- Goal of the exercise:
Set the data below down again, exactly, with every picture left out.

- Record excerpts:
_ _ _ _ _ _ _

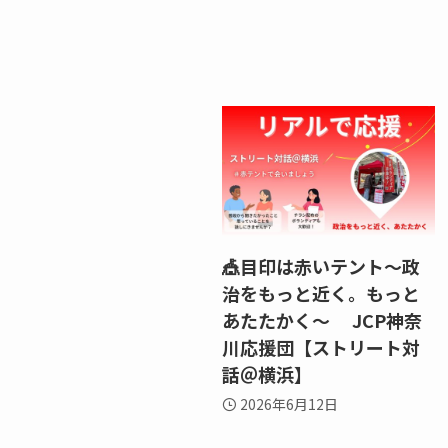
🎪目印は赤いテント～政
治をもっと近く。もっと
あたたかく～ JCP神奈
川応援団【ストリート対
話＠横浜】
2026年6月12日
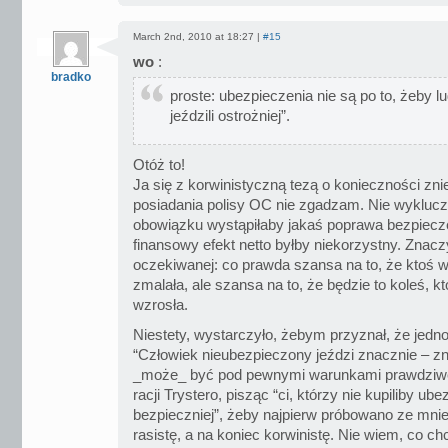
March 2nd, 2010 at 18:27 |
#15
wo
:
bradko
proste: ubezpieczenia nie są po to, żeby 
jeździli ostrożniej”.
Otóż to!
Ja się z korwinistyczną tezą o konieczności zn
posiadania polisy OC nie zgadzam. Nie wyklucz
obowiązku wystąpiłaby jakaś poprawa bezpiecz
finansowy efekt netto byłby niekorzystny. Znacz
oczekiwanej: co prawda szansa na to, że ktoś w
zmalała, ale szansa na to, że będzie to koleś, któ
wzrosła.
Niestety, wystarczyło, żebym przyznał, że jedno
“Człowiek nieubezpieczony jeździ znacznie – zna
_może_ być pod pewnymi warunkami prawdziwe
racji Trystero, pisząc “ci, którzy nie kupiliby ube
bezpieczniej”, żeby najpierw próbowano ze mnie z
rasistę, a na koniec korwinistę. Nie wiem, co chc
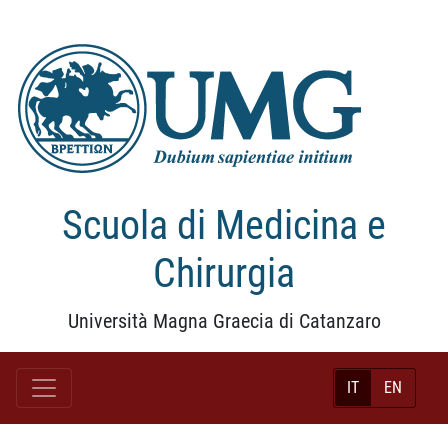
Scuola di Medicina e
Chirurgia
Università Magna Graecia di Catanzaro
IT
EN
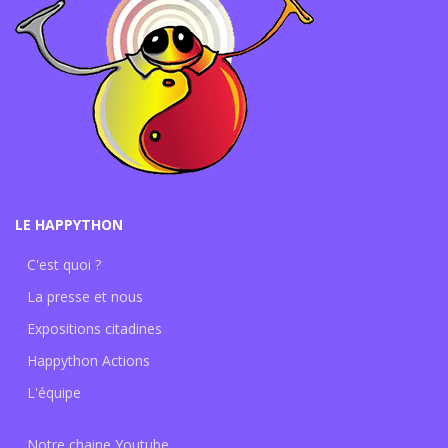
LE HAPPYTHON
C'est quoi ?
La presse et nous
Expositions citadines
Happython Actions
L'équipe
Notre chaine Youtube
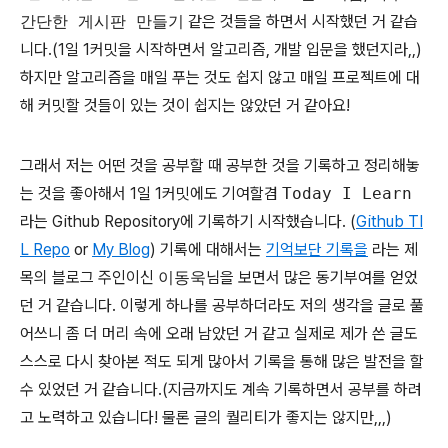
간단한 게시판 만들기
같은 것들을 하면서 시작했던 거 같습
니다.(1일 1커밋을 시작하면서 알고리즘, 개발 입문을 했던지라,,)
하지만 알고리즘을 매일 푸는 것도 쉽지 않고 매일 프로젝트에 대
해 커밋할 것들이 있는 것이 쉽지는 않았던 거 같아요!
그래서 저는 어떤 것을 공부할 때 공부한 것을 기록하고 정리해놓
는 것을 좋아해서 1일 1커밋에도 기여할겸
Today I Learn
라는 Github Repository에 기록하기 시작했습니다. (
Github TI
L Repo
or
My Blog
) 기록에 대해서는
기억보단 기록을
라는 제
목의 블로그 주인이신
이동욱
님을 보면서 많은 동기부여를 얻었
던 거 같습니다. 이렇게 하나를 공부하더라도 저의 생각을 글로 풀
어쓰니 좀 더 머리 속에 오래 남았던 거 같고 실제로 제가 쓴 글도
스스로 다시 찾아본 적도 되게 많아서 기록을 통해 많은 발전을 할
수 있었던 거 같습니다.(지금까지도 계속 기록하면서 공부를 하려
고 노력하고 있습니다! 물론 글의 퀄리티가 좋지는 않지만,,,)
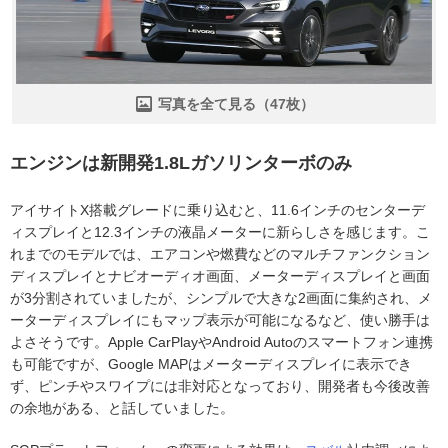
写真を全て見る（47枚）
エンジンは新開発1.8Lガソリンターボのみ
アイサイトX搭載グレードに乗り込むと、11.6インチのセンターデ
ィスプレイと12.3インチの液晶メーターに新らしさを感じます。こ
れまでのモデルでは、エアコンや燃費などのマルチファンクション
ディスプレイとナビオーディオ画面、メーターディスプレイと画面
が3分割されていましたが、シンプルで大きな2画面に集約され、メ
ーターディスプレイにもマップ表示が可能になるなど、使い勝手は
よさそうです。Apple CarPlayやAndroid Autoのスマートフォン連携
も可能ですが、Google MAPはメーターディスプレイに表示でき
ず、ピンチやスワイプには非対応となっており、開発者も今後改善
の余地がある、と話していました。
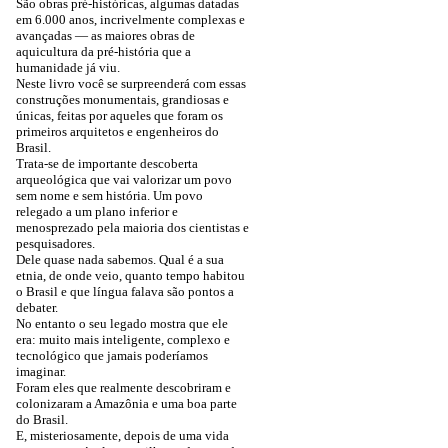
São obras pré-históricas, algumas datadas
em 6.000 anos, incrivelmente complexas e
avançadas — as maiores obras de
aquicultura da pré-história que a
humanidade já viu.
Neste livro você se surpreenderá com essas
construções monumentais, grandiosas e
únicas, feitas por aqueles que foram os
primeiros arquitetos e engenheiros do
Brasil.
Trata-se de importante descoberta
arqueológica que vai valorizar um povo
sem nome e sem história. Um povo
relegado a um plano inferior e
menosprezado pela maioria dos cientistas e
pesquisadores.
Dele quase nada sabemos. Qual é a sua
etnia, de onde veio, quanto tempo habitou
o Brasil e que língua falava são pontos a
debater.
No entanto o seu legado mostra que ele
era: muito mais inteligente, complexo e
tecnológico que jamais poderíamos
imaginar.
Foram eles que realmente descobriram e
colonizaram a Amazônia e uma boa parte
do Brasil.
E, misteriosamente, depois de uma vida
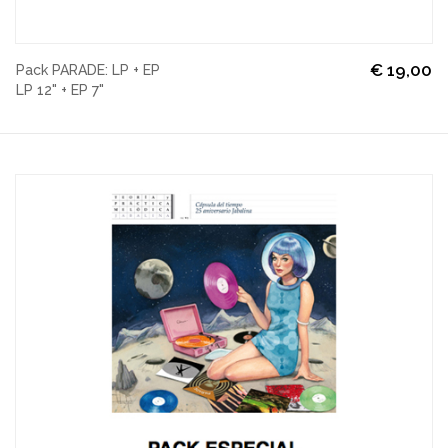
€
19,00
Pack PARADE: LP + EP
LP 12" + EP 7"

_ _ _ _ _ _ _

- Exercise answer:
🎪目印は赤いテント～政
治をもっと近く。もっと
あたたかく～ JCP神奈
川応援団【ストリート対
話＠横浜】
2026年6月12日
March 2nd, 2010 at 18:27 |
#15
wo
:
bradko
proste: ubezpieczenia nie są po to, żeby 
jeździli ostrożniej”.
Otóż to!
Ja się z korwinistyczną tezą o konieczności zn
posiadania polisy OC nie zgadzam. Nie wyklucz
obowiązku wystąpiłaby jakaś poprawa bezpiecz
finansowy efekt netto byłby niekorzystny. Znacz
oczekiwanej: co prawda szansa na to, że ktoś w
zmalała, ale szansa na to, że będzie to koleś, któ
wzrosła.
Niestety, wystarczyło, żebym przyznał, że jedno
“Człowiek nieubezpieczony jeździ znacznie – zna
_może_ być pod pewnymi warunkami prawdziwe
racji Trystero, pisząc “ci, którzy nie kupiliby ube
bezpieczniej”, żeby najpierw próbowano ze mnie z
rasistę, a na koniec korwinistę. Nie wiem, co chc
Scuola di Medicina e
Chirurgia
Università Magna Graecia di Catanzaro
IT
EN
LE HAPPYTHON
C'est quoi ?
La presse et nous
Expositions citadines
Happython Actions
L'équipe
Notre chaine Youtube
간단한 게시판 만들기
같은 것들을 하면서 시작했던 거 같습
니다.(1일 1커밋을 시작하면서 알고리즘, 개발 입문을 했던지라,,)
하지만 알고리즘을 매일 푸는 것도 쉽지 않고 매일 프로젝트에 대
해 커밋할 것들이 있는 것이 쉽지는 않았던 거 같아요!
그래서 저는 어떤 것을 공부할 때 공부한 것을 기록하고 정리해놓
는 것을 좋아해서 1일 1커밋에도 기여할겸
Today I Learn
라는 Github Repository에 기록하기 시작했습니다. (
Github TI
L Repo
or
My Blog
) 기록에 대해서는
기억보단 기록을
라는 제
목의 블로그 주인이신
이동욱
님을 보면서 많은 동기부여를 얻었
던 거 같습니다. 이렇게 하나를 공부하더라도 저의 생각을 글로 풀
어쓰니 좀 더 머리 속에 오래 남았던 거 같고 실제로 제가 쓴 글도
스스로 다시 찾아본 적도 되게 많아서 기록을 통해 많은 발전을 할
수 있었던 거 같습니다.(지금까지도 계속 기록하면서 공부를 하려
고 노력하고 있습니다! 물론 글의 퀄리티가 좋지는 않지만,,,)
写真を全て見る（47枚）
エンジンは新開発1.8Lガソリンターボのみ
アイサイトX搭載グレードに乗り込むと、11.6インチのセンターデ
ィスプレイと12.3インチの液晶メーターに新らしさを感じます。こ
れまでのモデルでは、エアコンや燃費などのマルチファンクション
ディスプレイとナビオーディオ画面、メーターディスプレイと画面
が3分割されていましたが、シンプルで大きな2画面に集約され、メ
ーターディスプレイにもマップ表示が可能になるなど、使い勝手は
よさそうです。Apple CarPlayやAndroid Autoのスマートフォン連携
も可能ですが、Google MAPはメーターディスプレイに表示でき
ず、ピンチやスワイプには非対応となっており、開発者も今後改善
の余地がある、と話していました。
São obras pré-históricas, algumas datadas
em 6.000 anos, incrivelmente complexas e
avançadas — as maiores obras de
aquicultura da pré-história que a
humanidade já viu.
Neste livro você se surpreenderá com essas
construções monumentais, grandiosas e
únicas, feitas por aqueles que foram os
primeiros arquitetos e engenheiros do
Brasil.
Trata-se de importante descoberta
arqueológica que vai valorizar um povo
sem nome e sem história. Um povo
relegado a um plano inferior e
menosprezado pela maioria dos cientistas e
pesquisadores.
Dele quase nada sabemos. Qual é a sua
etnia, de onde veio, quanto tempo habitou
o Brasil e que língua falava são pontos a
debater.
No entanto o seu legado mostra que ele
era: muito mais inteligente, complexo e
tecnológico que jamais poderíamos
imaginar.
Foram eles que realmente descobriram e
colonizaram a Amazônia e uma boa parte
do Brasil.
E, misteriosamente, depois de uma vida
€
19,00
Pack PARADE: LP + EP
LP 12" + EP 7"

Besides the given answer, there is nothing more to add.